The theme of this year’s festival is “RiCreazione” (ReCreation) and artist from 20 countries will be presenting the results of their efforts at re-creation. For the opening, director Robert Lepage presented his production of a work titled 887. Based on Lepages memories of his childhood living at #887 Rue Murray in Montreal, the work creates a multiple-voice story of the nation and personal memories.

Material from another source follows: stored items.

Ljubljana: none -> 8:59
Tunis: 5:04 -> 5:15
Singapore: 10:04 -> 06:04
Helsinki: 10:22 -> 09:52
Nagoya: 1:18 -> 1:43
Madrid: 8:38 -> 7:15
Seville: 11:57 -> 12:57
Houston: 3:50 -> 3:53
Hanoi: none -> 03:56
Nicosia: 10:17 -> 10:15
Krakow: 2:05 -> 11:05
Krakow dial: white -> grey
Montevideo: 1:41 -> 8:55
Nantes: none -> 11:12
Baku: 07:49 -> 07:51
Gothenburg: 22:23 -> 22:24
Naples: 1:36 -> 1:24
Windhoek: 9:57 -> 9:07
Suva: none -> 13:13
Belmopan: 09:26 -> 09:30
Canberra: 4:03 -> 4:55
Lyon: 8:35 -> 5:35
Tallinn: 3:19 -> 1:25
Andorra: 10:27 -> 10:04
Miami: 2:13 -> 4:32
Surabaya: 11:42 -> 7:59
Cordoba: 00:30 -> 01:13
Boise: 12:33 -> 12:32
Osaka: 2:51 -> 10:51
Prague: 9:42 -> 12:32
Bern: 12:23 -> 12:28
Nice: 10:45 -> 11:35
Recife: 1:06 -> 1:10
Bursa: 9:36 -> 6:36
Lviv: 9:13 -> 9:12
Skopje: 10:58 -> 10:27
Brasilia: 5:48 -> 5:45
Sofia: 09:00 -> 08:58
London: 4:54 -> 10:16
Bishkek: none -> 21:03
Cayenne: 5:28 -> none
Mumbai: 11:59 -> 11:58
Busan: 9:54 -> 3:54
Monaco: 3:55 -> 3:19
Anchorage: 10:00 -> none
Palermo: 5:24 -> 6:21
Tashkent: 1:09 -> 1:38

Other works include Maguy Marin’s re-production of May B that now classic piece inspired by the works of Samuel Beckett, Anne Teresa De Keersmaeker’s later works Vortex Temporum and Verkärte Nacht, Jan Fabre’s 24-hour play Mount Olympus, Romeo Castellucci’s Juliu Caesar and Schwanengesang D477 (Canto del Cign), and more momentous works will be presented in commemoration of the festival’s 30th year.

Festival Outline
Romaeuropa Festival is a festival primarily of contemporary theater, dance and music held each year in Rome from September to December. It is organized by the Romaeuropa Foundation, a nonprofit organization officially recognized by the Italian government, and its predecessor is the Villa Medici Friends Association founded in 1986. The first festival was held that same year as the “Villa Medici Festival.” In lieu of its origins associated with the Villa Medici, the festival initially had a strong orientation as an Italian and French initiative, but in response to the trends toward diversity in contemporary arts and European unification over the ensuing years, the festival went beyond the initial Italian-French art orientation and was renamed the Romaeuropa Festival with the founding of today’s Romaeuropa Foundation in 1990. It has grown to become one of the leading international festivals of its type in Europe. Among the Japanese artists invited to perform in the festival was Saburo Teshigawara in 2011.